I think I’m Autistic. Confused

I am a 20 year old female, I have suffered with severe anxiety since I was around 13/14 but have only contemplated that I may be autistic in the last year or two.

I have been dealing with serious panic attacks or ‘outbursts’ for as long as I can remember, in school I was always a shy kid and wouldn’t talk in class unless someone or something agitated me. For example, my teacher kept picking on me to answer a question I didn’t know the answer to, this resulted in me throwing a chair across the classroom, just missing the teacher. 

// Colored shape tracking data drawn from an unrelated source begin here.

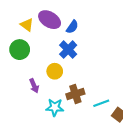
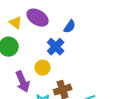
blue semicircle: (72, 27) -> (70, 27), moved
purple arrow: (34, 86) -> (23, 82), size x1.5

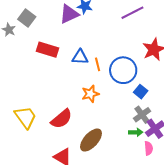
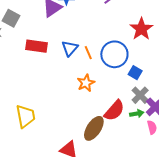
blue triangle: (80, 57) -> (70, 48), turned -42
yellow trapezoid: (25, 117) -> (26, 116), turned 35
red semicircle: (61, 119) -> (114, 111), moved

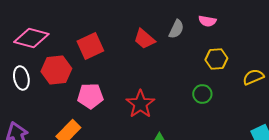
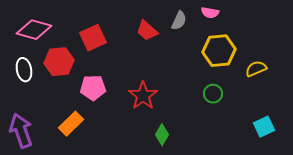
yellow hexagon: (216, 59) -> (219, 51), size x1.5
green circle: (202, 94) -> (213, 94), moved

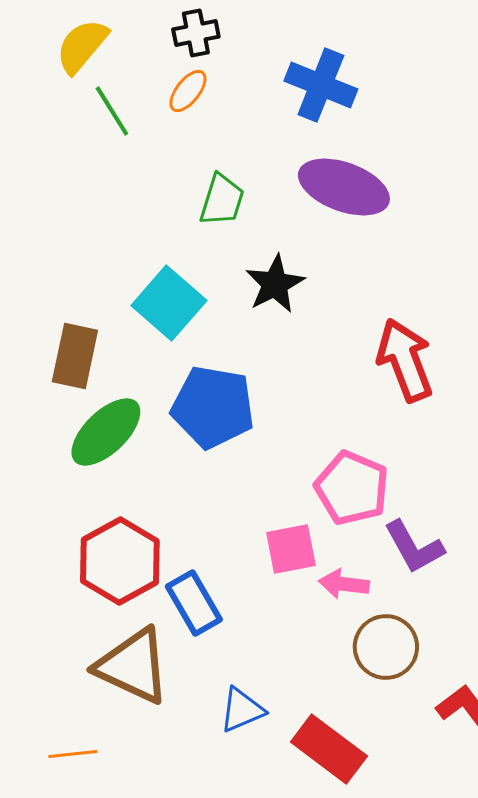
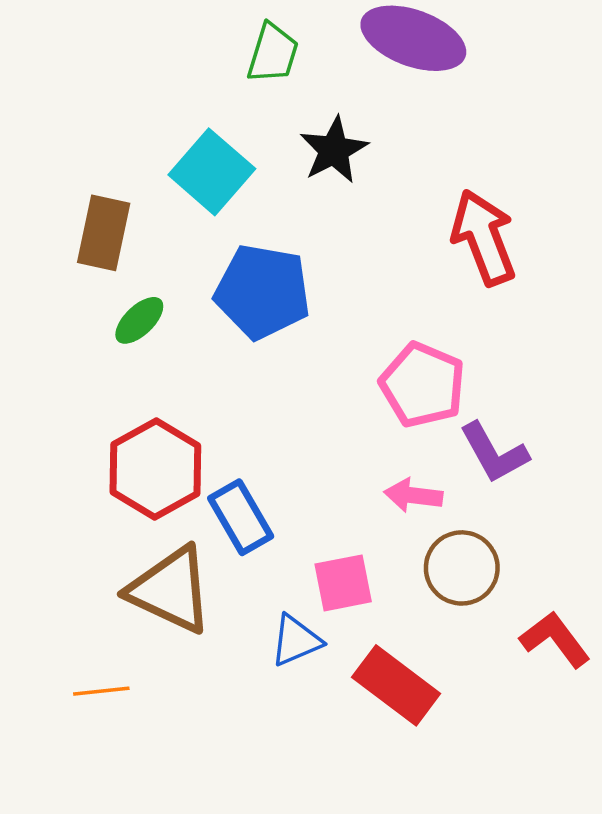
green ellipse: (106, 432) -> (139, 320), size x0.6
pink square: (291, 549) -> (343, 583), moved

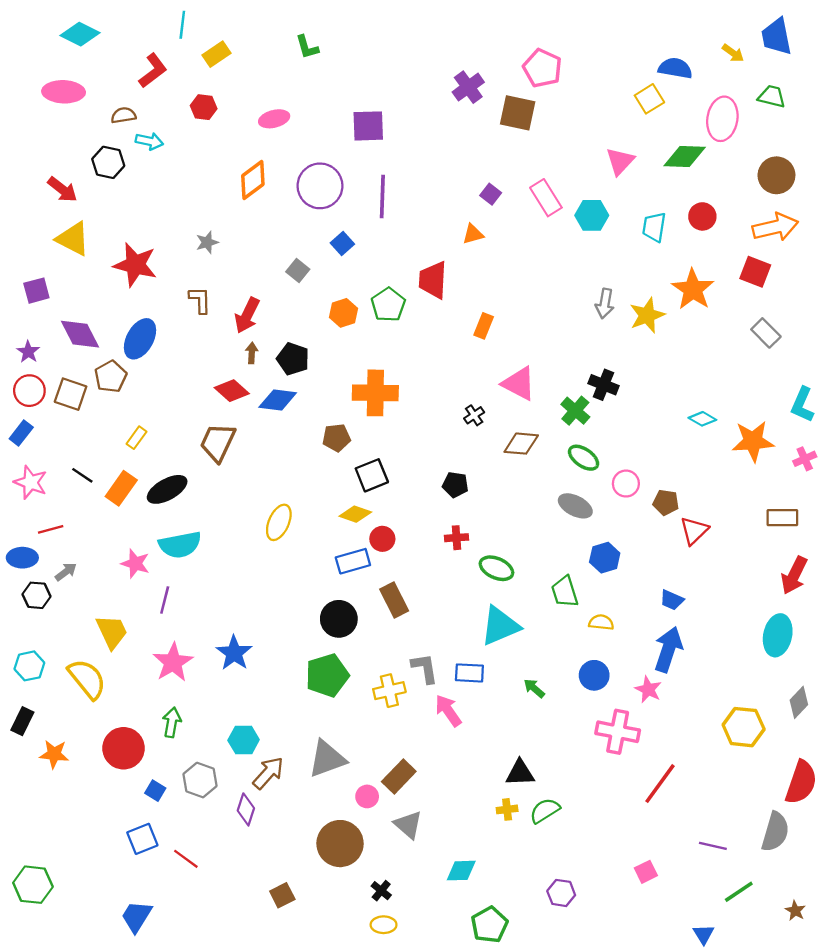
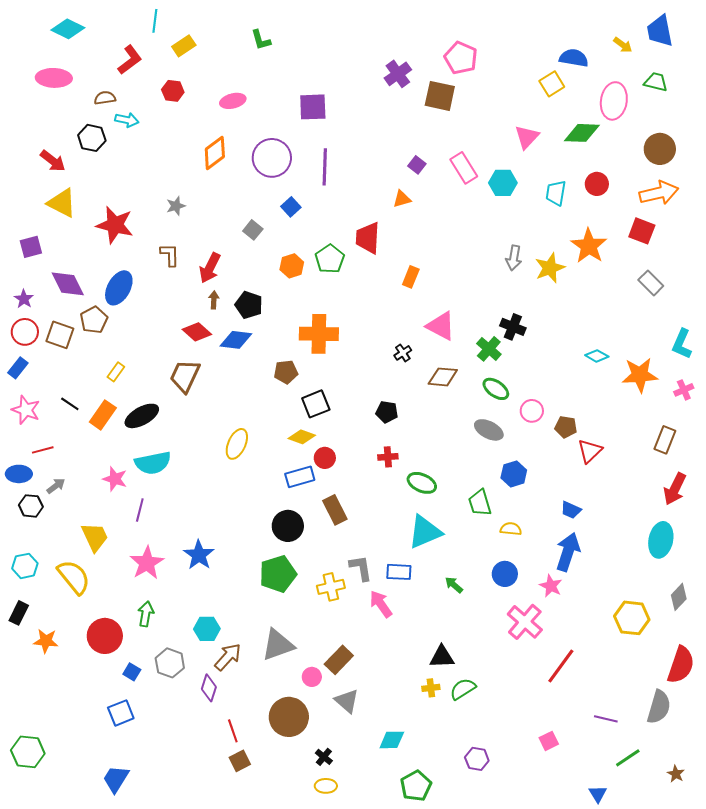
brown rectangle: (782, 518) -> (665, 440), turned -68
pink cross: (618, 732) -> (525, 622), turned 30
red line: (186, 859) -> (233, 731), moved, turned 35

My anxiety and panic attacks only got worse in college, to the point where it was happening every day. Most of these outbursts were caused by loud noises, eg the canteen, or new situations. I would pull my hair out, scream or harm myself. A teacher I was close to at the time first brought up Aspergers/autism, since then I have done my research and a lot makes sense. 

A lot of things trigger me/make me anxious, these could either be busy environments,meeting new people,certain smells or when plans change. The list is endless! 

Me,my dad and sister were all talking one night and they both mentioned how they thought I was autistic when I was young but they never got me tested. I have also spoken to a close friend who has known me for years and she agrees. 

I still struggle daily with my anxiety but I do feel like I am on the spectrum and have for a while. I want to get tested but feel so embarrassed and misunderstood. Any advice is appreciated.